The new owner is taking on all employees and trainees and is committed to the collective bargaining agreement and to remaining in the employers’ association. Above all, however, the new owner is giving the Eichstätt-based company a future. And it’s doing that with this small, inconspicuous light source that doesn’t look unusual at all, says Jana Rauch, the head of employee representation at the site. We produce various LED bulbs and lights with a patented combination of very special blue-violet light wavelengths, says Hubert Roßkopf. This mix of light wavelengths, some of which are in a range of 400 to 420 nanometres and therefore visible to the human eye, have a beneficial property: they are, as Roßkopf explains, harmful to viruses and micro-organisms such as bacteria, fungi and spores. The light frequencies affect the molecular structure of viruses and the metabolism of bacteria and spores and irreversibly destroy the shell.
Light that destroys viruses
Light with integrated virus prevention. That sounds simply great, especially in times of the pandemic. But also a bit like science fiction. That is isn’t, says Rosskopf. The effectiveness of light in relation to viruses has been scientifically proven. Various studies, in which the Bundeswehr Institute of Microbiology and others have participated, have drawn a clear conclusion. According to the studies, the number of SARS-CoV-2 viruses is reduced by more than 99 percent after one hour. Another study by the Finnish VTT Institute at the infirmary of an international airport showed that the hygiene of the entire area was significantly improved.
Studies are one thing. In Eichstätt, they are now hoping that their new technology will meet with widespread interest. Our product offers a huge opportunity, due also to the fact that, unlike UV radiation, it is completely safe for humans and animals, says Works Council Chairman Roßkopf.

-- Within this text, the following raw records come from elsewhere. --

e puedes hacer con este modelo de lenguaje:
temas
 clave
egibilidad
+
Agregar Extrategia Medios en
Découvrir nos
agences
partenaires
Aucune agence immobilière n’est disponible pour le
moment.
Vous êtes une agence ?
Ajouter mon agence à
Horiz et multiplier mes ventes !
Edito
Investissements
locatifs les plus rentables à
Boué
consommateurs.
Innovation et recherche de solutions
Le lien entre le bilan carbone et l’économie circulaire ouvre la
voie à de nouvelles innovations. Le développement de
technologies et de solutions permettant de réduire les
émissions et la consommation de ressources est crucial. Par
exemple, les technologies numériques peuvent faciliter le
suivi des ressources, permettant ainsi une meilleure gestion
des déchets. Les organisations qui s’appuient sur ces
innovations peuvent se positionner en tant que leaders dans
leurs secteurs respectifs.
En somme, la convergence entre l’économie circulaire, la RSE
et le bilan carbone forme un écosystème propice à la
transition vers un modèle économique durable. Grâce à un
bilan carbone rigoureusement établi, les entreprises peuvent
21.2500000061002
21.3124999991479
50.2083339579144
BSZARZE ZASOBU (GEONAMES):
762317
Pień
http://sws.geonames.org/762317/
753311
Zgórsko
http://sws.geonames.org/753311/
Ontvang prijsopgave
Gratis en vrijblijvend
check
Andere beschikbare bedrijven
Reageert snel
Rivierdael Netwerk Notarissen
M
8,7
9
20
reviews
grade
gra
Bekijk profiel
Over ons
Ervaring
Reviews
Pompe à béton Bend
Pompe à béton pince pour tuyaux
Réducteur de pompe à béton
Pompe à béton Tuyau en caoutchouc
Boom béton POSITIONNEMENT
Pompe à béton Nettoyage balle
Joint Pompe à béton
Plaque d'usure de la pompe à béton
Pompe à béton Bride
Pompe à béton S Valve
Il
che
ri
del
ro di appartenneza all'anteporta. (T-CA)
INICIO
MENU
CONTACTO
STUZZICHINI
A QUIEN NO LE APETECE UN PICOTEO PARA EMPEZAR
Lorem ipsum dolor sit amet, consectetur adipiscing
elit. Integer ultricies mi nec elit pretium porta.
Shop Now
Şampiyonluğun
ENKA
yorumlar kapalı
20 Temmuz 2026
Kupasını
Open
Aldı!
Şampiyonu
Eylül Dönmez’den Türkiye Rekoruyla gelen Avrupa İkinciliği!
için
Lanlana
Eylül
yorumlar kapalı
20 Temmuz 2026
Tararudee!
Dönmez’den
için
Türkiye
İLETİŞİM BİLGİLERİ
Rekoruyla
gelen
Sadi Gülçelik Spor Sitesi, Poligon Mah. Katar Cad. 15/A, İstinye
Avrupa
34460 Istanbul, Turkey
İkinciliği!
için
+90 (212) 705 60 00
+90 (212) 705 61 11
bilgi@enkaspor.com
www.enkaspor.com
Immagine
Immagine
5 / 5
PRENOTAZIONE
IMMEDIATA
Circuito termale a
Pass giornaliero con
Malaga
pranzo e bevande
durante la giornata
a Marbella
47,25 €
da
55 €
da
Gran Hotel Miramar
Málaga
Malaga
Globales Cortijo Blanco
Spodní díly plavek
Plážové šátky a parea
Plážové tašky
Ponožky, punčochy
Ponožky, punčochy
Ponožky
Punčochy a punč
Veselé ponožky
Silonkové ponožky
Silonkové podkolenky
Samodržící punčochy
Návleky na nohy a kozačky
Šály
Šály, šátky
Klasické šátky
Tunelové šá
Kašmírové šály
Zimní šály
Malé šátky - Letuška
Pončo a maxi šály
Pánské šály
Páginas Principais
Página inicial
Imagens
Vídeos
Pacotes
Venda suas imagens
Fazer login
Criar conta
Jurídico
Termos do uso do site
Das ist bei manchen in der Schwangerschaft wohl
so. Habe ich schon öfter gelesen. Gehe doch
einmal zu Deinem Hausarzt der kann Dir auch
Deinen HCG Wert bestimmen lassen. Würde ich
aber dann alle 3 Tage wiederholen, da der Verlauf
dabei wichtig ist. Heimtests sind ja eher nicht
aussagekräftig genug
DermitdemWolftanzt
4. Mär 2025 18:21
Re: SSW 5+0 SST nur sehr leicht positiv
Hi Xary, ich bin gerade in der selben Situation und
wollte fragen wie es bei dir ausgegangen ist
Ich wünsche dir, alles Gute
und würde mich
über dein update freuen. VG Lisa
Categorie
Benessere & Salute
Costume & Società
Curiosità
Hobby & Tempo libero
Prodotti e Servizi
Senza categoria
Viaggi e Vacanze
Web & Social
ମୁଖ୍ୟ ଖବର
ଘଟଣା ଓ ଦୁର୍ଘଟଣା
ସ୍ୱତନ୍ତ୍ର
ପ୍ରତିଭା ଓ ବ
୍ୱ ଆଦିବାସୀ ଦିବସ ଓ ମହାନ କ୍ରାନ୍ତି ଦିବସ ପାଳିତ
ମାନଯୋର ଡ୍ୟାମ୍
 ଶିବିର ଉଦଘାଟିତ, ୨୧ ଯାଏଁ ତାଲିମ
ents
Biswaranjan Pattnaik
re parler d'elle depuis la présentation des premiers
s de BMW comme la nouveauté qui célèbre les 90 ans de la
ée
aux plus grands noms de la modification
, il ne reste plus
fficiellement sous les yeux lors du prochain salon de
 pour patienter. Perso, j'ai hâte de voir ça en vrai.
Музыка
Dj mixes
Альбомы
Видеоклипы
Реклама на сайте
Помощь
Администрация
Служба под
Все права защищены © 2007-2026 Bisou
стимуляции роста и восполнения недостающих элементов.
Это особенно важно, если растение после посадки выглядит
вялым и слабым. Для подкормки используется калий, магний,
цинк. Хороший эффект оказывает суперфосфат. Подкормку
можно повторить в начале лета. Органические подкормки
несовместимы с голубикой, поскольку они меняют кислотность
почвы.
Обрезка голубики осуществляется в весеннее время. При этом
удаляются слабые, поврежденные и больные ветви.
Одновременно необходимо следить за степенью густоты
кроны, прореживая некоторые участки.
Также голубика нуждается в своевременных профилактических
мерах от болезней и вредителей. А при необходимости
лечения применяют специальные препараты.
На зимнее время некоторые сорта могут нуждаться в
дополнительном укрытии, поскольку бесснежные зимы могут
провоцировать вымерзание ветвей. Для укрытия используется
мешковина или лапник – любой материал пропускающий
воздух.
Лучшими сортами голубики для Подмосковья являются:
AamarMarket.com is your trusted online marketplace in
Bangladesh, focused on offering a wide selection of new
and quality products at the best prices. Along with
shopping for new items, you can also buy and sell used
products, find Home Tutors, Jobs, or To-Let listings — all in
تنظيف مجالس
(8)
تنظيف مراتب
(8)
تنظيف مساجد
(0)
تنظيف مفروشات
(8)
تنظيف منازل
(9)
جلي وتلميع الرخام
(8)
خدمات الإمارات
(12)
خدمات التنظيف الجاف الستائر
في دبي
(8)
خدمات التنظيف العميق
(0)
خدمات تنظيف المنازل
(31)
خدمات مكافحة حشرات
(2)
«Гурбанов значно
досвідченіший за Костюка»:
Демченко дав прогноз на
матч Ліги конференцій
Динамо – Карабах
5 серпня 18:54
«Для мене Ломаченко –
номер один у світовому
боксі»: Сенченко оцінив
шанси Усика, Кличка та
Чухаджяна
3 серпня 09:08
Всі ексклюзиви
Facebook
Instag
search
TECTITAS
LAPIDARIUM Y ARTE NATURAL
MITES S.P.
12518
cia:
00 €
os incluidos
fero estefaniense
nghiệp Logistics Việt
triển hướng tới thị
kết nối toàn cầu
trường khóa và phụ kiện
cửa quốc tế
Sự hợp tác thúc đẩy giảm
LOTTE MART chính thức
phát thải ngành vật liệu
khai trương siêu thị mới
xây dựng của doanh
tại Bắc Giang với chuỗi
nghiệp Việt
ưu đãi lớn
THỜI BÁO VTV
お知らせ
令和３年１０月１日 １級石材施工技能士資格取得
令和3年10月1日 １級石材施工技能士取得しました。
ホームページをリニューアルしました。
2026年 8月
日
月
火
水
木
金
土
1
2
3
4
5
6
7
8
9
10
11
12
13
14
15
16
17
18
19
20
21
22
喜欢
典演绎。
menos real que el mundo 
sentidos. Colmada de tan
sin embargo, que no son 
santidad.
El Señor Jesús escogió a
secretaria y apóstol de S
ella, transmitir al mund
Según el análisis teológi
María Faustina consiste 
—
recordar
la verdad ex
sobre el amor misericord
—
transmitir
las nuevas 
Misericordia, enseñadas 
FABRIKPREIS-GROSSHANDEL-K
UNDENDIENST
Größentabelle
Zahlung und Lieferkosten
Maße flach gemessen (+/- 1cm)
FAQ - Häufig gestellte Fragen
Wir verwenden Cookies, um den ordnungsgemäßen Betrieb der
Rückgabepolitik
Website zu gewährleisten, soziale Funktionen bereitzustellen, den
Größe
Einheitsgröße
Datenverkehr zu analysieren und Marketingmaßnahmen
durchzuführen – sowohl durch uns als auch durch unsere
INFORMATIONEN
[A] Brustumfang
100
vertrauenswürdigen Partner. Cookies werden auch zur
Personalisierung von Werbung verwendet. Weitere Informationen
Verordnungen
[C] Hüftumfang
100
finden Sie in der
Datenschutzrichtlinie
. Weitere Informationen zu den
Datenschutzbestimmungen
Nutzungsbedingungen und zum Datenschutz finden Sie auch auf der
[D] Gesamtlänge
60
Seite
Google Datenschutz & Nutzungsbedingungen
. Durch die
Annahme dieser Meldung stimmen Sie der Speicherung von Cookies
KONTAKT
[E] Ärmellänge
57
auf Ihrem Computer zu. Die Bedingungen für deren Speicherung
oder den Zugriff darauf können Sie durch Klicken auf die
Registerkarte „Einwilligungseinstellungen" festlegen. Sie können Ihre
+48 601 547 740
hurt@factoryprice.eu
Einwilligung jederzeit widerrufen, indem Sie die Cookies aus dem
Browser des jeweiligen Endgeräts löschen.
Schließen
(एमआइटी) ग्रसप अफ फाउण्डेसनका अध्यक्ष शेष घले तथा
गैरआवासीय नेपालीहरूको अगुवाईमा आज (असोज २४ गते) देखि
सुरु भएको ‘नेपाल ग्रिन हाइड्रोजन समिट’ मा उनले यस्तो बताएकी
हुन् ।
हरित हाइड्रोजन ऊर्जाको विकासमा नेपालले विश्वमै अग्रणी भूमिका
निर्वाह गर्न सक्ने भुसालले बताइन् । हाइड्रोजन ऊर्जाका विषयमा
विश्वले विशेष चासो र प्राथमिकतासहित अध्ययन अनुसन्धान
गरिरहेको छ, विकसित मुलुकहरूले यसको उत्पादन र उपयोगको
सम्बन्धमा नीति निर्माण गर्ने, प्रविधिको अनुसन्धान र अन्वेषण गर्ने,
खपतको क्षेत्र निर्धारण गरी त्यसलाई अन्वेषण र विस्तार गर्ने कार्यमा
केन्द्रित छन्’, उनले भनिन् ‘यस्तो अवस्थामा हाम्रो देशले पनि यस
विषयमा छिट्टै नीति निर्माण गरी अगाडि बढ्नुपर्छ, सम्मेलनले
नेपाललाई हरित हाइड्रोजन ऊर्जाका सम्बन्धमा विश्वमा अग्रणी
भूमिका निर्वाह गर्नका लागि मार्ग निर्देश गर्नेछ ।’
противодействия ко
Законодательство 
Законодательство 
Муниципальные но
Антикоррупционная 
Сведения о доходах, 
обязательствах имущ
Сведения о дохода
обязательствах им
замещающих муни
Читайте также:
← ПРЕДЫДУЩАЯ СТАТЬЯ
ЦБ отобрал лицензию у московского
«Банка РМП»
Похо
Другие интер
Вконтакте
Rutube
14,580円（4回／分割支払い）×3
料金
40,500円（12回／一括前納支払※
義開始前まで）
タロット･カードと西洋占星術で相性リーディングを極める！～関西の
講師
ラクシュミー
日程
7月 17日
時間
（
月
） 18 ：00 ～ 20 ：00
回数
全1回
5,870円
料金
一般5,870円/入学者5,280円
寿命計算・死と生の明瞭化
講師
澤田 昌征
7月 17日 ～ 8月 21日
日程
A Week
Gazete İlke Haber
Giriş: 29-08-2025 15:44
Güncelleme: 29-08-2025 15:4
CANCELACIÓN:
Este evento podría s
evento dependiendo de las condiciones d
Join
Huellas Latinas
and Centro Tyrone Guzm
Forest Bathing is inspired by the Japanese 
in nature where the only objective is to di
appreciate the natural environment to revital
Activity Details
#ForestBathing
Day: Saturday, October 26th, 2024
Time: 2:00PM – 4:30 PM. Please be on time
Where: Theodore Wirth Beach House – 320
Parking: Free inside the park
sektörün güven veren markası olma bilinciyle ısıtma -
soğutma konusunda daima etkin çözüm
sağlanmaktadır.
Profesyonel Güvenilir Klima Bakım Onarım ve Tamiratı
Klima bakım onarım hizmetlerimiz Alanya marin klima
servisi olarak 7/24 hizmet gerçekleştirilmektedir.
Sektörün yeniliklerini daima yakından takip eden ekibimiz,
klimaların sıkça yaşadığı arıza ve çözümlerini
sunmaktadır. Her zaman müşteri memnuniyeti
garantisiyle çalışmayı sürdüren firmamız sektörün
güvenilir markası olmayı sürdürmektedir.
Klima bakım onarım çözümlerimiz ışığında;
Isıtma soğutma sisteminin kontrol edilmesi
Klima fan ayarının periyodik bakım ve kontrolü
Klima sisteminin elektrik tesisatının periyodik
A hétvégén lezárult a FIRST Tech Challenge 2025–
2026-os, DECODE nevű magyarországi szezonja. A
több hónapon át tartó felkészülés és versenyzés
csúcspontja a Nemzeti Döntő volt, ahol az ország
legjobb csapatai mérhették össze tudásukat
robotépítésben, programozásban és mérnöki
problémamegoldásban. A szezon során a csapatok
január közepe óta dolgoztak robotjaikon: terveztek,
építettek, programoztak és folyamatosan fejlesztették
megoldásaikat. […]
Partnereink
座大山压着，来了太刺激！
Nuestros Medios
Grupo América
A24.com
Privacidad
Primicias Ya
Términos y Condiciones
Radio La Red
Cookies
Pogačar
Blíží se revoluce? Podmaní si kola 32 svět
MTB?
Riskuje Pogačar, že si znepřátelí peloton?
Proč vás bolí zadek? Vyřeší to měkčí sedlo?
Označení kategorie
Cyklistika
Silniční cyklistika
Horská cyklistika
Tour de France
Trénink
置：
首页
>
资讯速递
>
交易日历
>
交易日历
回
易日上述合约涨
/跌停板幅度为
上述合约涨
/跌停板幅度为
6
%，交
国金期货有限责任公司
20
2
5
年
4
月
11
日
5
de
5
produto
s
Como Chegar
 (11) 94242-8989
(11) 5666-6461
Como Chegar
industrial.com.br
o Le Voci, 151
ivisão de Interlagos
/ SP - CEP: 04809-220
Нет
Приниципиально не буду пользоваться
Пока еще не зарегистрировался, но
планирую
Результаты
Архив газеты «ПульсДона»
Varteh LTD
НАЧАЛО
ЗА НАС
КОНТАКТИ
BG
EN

There are many possible uses: classrooms, public authorities, offices, elevators. Wherever people come together, wherever there are viruses and bacteria, there is a risk of infection – these are all places where the LED blight sources from Eichstätt can be useful. We can make an important contribution to fighting and avoiding pandemics in the future, says Hubert Roßkopf. We very much hope that we will be successful and that we will be able to expand our plant step by step.